Ao ser questionado pela PF sobre quem recebia ou fazia a pressão dentro da Voepass, Almeida mencionou Raphael Limongi de Figueiredo, então chefe do Centro de Controle Operacional, e Rafael Gimenez Rodrigues, chefe dos pilotos. Os dois foram indiciados pela Polícia Federal no inquérito que investigou o acidente.

O ex-piloto afirmou ainda que, caso os investigadores tivessem acesso aos registros telefônicos, poderiam encontrar ligações feitas aos comandantes com pedidos para que determinados problemas não fossem lançados no TLB.

A PF utilizou o depoimento como uma das peças da investigação. O relatório final, entretanto, faz uma distinção importante: registra a existência do relato sobre pressão para que comandantes não reportassem falhas, mas a referência direta à Latam está presente na íntegra do depoimento anexado ao procedimento. Procurada pela imprensa para comentar as declarações, a Latam não quis se manifestar.

Parceria entre Latam e Voepass havia sido ampliada

A relação comercial entre as duas empresas não era recente. Latam e Voepass mantinham um acordo de codeshare desde 2014. Por esse modelo, a Latam comercializava determinados voos realizados pela companhia regional.

O acordo foi ampliado em março de 2023. Pouco mais de um ano depois, em 17 de junho de 2024, as empresas assinaram um novo contrato que aumentava a participação da Latam em diferentes áreas da operação da Voepass.

Os termos da parceria chegaram a ser analisados pelo Conselho Administrativo de Defesa Econômica (Cade). Entre as previsões estava a possibilidade de a Latam fornecer assistência técnica e outras atividades voltadas à redução de custos da Voepass.

A dimensão financeira da relação também era significativa. A própria Voepass estimava que o acordo poderia gerar R$ 6,5 bilhões em receitas ao longo de nove anos, com margem projetada de 10%.

Em agosto de 2024, mês da queda do voo que fazia a rota entre Cascavel (PR) e Guarulhos (SP), a Voepass afirmou que 93% de seu faturamento já vinha da parceria com a Latam.

Depoimento é parte da investigação sobre a queda em Vinhedo

O avião envolvido no acidente era um ATR-72 da Voepass. A aeronave saiu de Cascavel com destino ao Aeroporto Internacional de Guarulhos em 9 de agosto de 2024, mas caiu em uma área residencial de Vinhedo, no interior de São Paulo.

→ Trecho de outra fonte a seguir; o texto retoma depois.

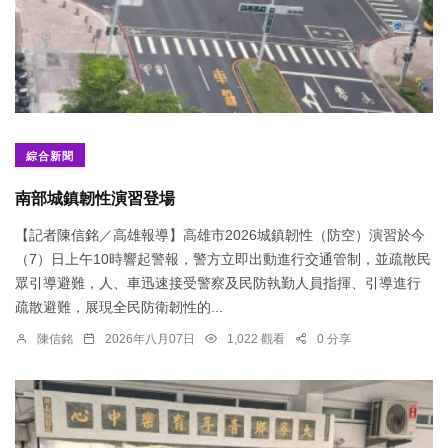
綜合新聞
南部城鎮韌性演習登場
【記者陳信銘／高雄報導】高雄市2026城鎮韌性（防空）演習於今
（7）日上午10時響起警報，警方立即出動進行交通管制，並疏散民
眾引導避難，人、車迅速接受警察及民防執勤人員指揮、引導進行
疏散避難，展現全民防衛韌性的...
陳信銘
2026年八月07日
1,022 觀看
0 分享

As 62 pessoas que estavam a bordo morreram.O depoimento do ex-piloto não afirma que a queda tenha sido provocada pela pressão comercial descrita por ele. A relação entre os relatos sobre manutenção, operação e as causas do acidente precisa ser estabelecida a partir das conclusões técnicas e investigativas das autoridades.

A declaração, porém, foi incorporada pela PF ao conjunto de elementos analisados no inquérito. Nela, o piloto descreveu um ambiente operacional em que, segundo seu relato, a preocupação com a continuidade dos voos poderia influenciar a decisão de registrar determinadas falhas.

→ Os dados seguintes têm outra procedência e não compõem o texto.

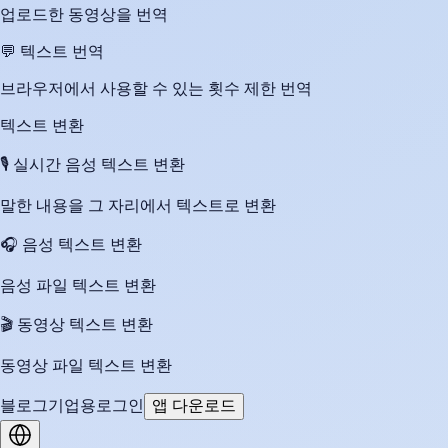
업로드한 동영상을 번역
💬
텍스트 번역
브라우저에서 사용할 수 있는 횟수 제한 번역
텍스트 변환
🎙️
실시간 음성 텍스트 변환
말한 내용을 그 자리에서 텍스트로 변환
🎧
음성 텍스트 변환
음성 파일 텍스트 변환
🎬
동영상 텍스트 변환
동영상 파일 텍스트 변환
블로그
기업용
로그인
앱 다운로드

A investigação também analisou outros elementos relacionados à operação da Voepass e às condições da aeronave envolvida no acidente. O indiciamento de 16 pessoas representa a conclusão da etapa conduzida pela Polícia Federal, sem equivaler, por si só, a uma condenação judicial.

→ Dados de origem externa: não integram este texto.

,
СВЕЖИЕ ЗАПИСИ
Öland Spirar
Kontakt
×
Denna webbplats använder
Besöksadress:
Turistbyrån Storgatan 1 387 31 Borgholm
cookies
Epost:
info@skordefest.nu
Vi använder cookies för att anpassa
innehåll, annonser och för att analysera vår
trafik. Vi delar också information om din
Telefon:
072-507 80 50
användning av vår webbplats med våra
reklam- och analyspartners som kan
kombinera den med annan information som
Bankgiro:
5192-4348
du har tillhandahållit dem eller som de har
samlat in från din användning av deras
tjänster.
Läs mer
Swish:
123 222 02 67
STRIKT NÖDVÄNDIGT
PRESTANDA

O caso segue sob análise das autoridades competentes, enquanto as declarações atribuídas ao ex-piloto passam a integrar o conjunto de informações públicas sobre as condições de operação da Voepass antes da tragédia de Vinhedo.

Procurada pelo Mercado & Eventos, a assessoria de imprensa da Latam informou que não vai comentar o caso.